Устремив взгляд за дома и центр Хромерии, Гэвин рассматривал торговые корабли в тишине залива острова Большая Яшма. Потрепанный аташийский корабль маневрировал, чтобы причалить прямо к пирсу.
Приветствовать новых студентов. Невероятно. Не то чтобы он не мог сказать им пару слов – ну ладно, не так уж у него хорошо был подвешен язык. Он, Белая и Спектр должны были уравновешивать друг друга. Но хотя Спектр больше всего боялся его, реальность состояла в том, что старая карга добивалась своего куда чаще, чем Гэвин и все семь Цветов вместе взятые. Тем утром она наверняка опять захочет на нем поэкспериментировать, и если он намерен избежать чего-то более нудного вроде обучения, лучше ему подняться к ней на вершину башни.
Гэвин стянул свои рыжие волосы в хвост и надел одежду, разложенную для него его комнатной рабыней: рубашку цвета слоновой кости и отлично скроенные черные шерстяные брюки с очень широким поясом, усеянным драгоценными камнями, сапоги с серебряными заклепками и черный плащ с грубыми старинными илитийскими руническими узорами, вышитыми серебряной нитью. Призма принадлежал всем сатрапиям, так что Гэвин как мог чтил традиции всех стран – даже той, в которой жили только пираты да еретики.
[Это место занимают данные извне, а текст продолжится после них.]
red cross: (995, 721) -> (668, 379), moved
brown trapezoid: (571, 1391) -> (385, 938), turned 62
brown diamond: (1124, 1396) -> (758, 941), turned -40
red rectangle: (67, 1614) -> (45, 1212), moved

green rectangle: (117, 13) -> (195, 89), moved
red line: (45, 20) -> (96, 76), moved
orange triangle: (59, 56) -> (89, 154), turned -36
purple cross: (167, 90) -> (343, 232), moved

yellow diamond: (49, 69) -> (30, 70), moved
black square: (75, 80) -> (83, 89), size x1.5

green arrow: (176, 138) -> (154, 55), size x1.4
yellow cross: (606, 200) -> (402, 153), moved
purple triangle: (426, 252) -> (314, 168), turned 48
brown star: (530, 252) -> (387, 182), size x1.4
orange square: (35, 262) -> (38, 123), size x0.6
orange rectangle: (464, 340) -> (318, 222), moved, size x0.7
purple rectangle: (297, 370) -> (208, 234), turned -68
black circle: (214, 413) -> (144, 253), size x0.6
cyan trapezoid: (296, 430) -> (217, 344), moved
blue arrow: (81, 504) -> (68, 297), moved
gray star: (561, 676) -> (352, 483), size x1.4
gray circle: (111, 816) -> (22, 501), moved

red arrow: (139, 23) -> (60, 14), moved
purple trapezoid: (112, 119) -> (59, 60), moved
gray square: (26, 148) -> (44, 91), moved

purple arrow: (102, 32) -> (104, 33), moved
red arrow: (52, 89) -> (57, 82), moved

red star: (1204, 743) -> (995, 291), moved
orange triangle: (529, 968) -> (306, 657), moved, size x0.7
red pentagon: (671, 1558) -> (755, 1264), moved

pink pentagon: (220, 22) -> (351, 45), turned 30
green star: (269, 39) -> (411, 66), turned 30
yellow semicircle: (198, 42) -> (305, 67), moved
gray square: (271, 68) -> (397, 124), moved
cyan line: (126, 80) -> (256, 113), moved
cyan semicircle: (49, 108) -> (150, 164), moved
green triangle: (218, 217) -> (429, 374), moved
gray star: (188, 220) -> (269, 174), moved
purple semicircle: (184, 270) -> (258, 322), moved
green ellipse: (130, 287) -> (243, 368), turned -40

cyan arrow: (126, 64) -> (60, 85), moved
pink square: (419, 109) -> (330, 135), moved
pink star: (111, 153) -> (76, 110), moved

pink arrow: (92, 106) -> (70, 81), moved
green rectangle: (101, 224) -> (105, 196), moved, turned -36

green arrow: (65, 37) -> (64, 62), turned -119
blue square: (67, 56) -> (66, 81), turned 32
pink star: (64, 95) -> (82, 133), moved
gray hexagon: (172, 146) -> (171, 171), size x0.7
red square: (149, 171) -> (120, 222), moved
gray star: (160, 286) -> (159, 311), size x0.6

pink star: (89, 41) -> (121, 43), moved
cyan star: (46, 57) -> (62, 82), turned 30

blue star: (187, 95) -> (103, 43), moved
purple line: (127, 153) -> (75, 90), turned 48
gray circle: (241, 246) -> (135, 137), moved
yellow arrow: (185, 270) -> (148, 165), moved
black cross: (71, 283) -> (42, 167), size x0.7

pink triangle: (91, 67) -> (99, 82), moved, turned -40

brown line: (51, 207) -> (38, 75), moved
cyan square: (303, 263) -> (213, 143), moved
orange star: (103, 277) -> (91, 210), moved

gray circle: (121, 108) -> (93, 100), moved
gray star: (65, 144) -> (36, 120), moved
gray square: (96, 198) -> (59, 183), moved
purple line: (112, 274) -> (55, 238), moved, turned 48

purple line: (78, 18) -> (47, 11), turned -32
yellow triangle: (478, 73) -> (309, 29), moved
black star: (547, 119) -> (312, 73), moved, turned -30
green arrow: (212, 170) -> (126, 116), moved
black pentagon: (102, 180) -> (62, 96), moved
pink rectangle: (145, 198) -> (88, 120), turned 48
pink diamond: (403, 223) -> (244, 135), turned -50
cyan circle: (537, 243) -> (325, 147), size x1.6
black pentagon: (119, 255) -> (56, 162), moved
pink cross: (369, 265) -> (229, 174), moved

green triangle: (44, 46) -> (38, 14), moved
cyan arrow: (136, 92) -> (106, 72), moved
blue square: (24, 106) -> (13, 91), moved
Он чуть помедлил, затем выдвинул ящик и достал оттуда пару пистолетов. Они были илитийской работы и, характерно, имели наиболее совершенный механизм, какой только видел Гэвин. Ударный механизм был куда надежнее, чем колесцовый замок – он назывался кремневым. У каждого пистолета под стволом был длинный клинок и даже выступ, чтобы если их засунуть сзади за пояс, они держались крепко и под таким углом, чтобы не напороться на них, если сесть. Илитийцы продумывали все до мелочей.
И, конечно, пистолеты заставляли Черную Гвардию Белой нервничать.
Гэвин осклабился.
Когда он отвернулся от дверей и снова глянул на картину, усмешка его погасла.
Он вернулся к столу, на котором лежал синий хлеб. Схватив картину за сгладившийся от употребления край, он потянул ее. Она бесшумно повернулась, открывая узкую шахту.
В ней не было ничего угрожающего. Слишком узкая, чтобы по ней мог подняться человек, даже если ему удастся преодолеть все остальное. Это могла быть шахта для подъема белья. Но Гэвину она казалась вратами ада, распахнувшейся пастью вечной ночи. Он бросил туда кусок хлеба, подождал. Послышался глухой стук, когда твердый хлеб ударился о первый люк, затем слабое шипение, когда тот открылся, затем закрылся, менее громкий удар об очередной люк, и через несколько мгновений последний удар. Каждый из люков все еще работал. Все было нормально. Безопасно. За много лет бывали ошибки, но на сей раз никто не умрет. Давить паранойю. Он чуть не зарычал, захлопнув дверь за картиной.
Три удара. Тройное шипение. Трое врат между ним и свободой.